Le claquement du métier à tisser résonne dans le Musée communal de Kaya. Souleymane Ouédraogo, les mains posées sur les fils du Faso Dan Fani, travaille avec minutie. Cet homme refuse de voir les traditions disparaître. Chef coutumier depuis 2024 à Tansèga, il porte le nom de Naaba Tigré dans la région des Koulsé. Il transmet un savoir-faire ancestral et tisse des liens entre les hommes. Depuis des décennies, il apaise des conflits. Ce rôle lui a valu le titre d’ambassadeur de la paix.
Dans sa méthode de résolution des litiges, le chef privilégie d’abord le silence de l’écoute. Lorsqu’un différend éclate, il reçoit chaque partie séparément, à huis clos. Il les ramène progressivement vers un terrain d’entente. Cette approche discrète est appliquée depuis plusieurs années dans son village.
Aucun peuple sur terre ne vit sans coutumes ni traditions. Chacun de nous porte une culture, un héritage que nous devons préserver et transmettre avec fierté.
Au Musée communal de Kaya, Souleymane Ouédraogo a fait du tissage un espace de formation. Des femmes et des jeunes apprennent un métier et retrouvent une place dans la société. Plusieurs personnes témoignent de la générosité de cet octogénaire.
Aoua Sawadogo en est un exemple. Assise sous un hangar près de son matériel, elle se souvient de son parcours. Autrefois engagée dans un petit commerce peu rentable, elle a retrouvé sa dignité grâce au maître tisserand. Elle peut soutenir sa famille grâce à ce métier. Elle a appris le tissage et la teinture auprès de Naaba Tigré de Tansèga.
Grâce à l’expertise de papa Souleymane Ouédraogo, je suis aujourd’hui moi-même devenue formatrice. J’ai été plusieurs fois sollicitée pour donner des formations.
Le parcours de Souleymane Ouédraogo s’enracine dans une tradition familiale. Il débute le tissage à Kaya en 1960. Le Faso Dan Fani constituait déjà un marqueur identitaire fort. Héritier d’un savoir transmis par son père cultivateur, tisserand et tradipraticien, il apprend le travail de la terre, du fil et des plantes médicinales. Il modernise les techniques de tissage, de couture et de teinture tout en préservant l’âme des traditions.

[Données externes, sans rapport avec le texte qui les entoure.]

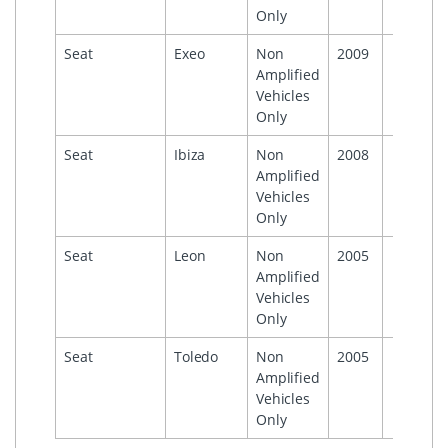
Only
Seat
Exeo
Non
2009
Amplified
Vehicles
Only
Seat
Ibiza
Non
2008
Amplified
Vehicles
Only
Seat
Leon
Non
2005
Amplified
Vehicles
Only
Seat
Toledo
Non
2005
Amplified
Vehicles
Only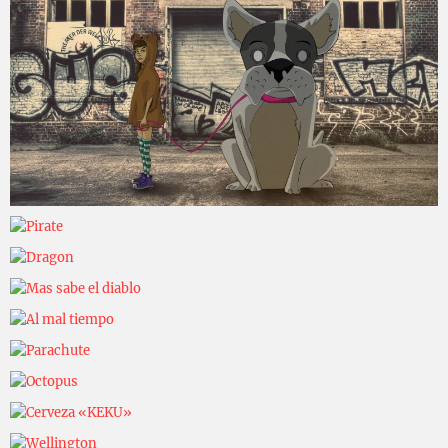
Eliasdebon
Eliasdebon
Eliasdebon
Eliasdebon
Eliasdebon
Eliasdebon
Eliasdebon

Il devient membre de l’Office pour la promotion de l’entreprise voltaïque en 1977. Cette reconnaissance marque l’importance de son engagement dans l’artisanat national. Dès les années 1980, son cercle de travail atteint 71 membres. Il forme ensuite des milliers de femmes et d’hommes dans le tissage et la teinture. En 1983, Thomas Sankara lui confie la confection d’une tenue présidentielle. Le capitaine avait choisi un Faso Dan Fani blanc rayé de noir. En 1983, il est élu délégué des Comités de défense de la révolution de son quartier Kif-Tansèga. En 1984, il reçoit des commandes pour des tenues destinées à la Garde nationale, aux militaires, à la gendarmerie et à des établissements scolaires. Avec l’ouverture du Musée communal de Kaya en 1995, il y installe son savoir-faire. Il forme cette même année plus de 1 500 femmes dans une action de promotion du Faso Dan Fani.
L’action de Souleymane Ouédraogo dépasse l’artisanat. À Tansèga, il a redonné espoir à des femmes et des personnes déplacées internes. Son espace d’accueil est devenu un lieu de formation et d’intégration sociale. Le site communautaire de Tansèga-Wayalghin, aménagé en 2020 à la demande des autorités, accueille des familles fragilisées par les crises.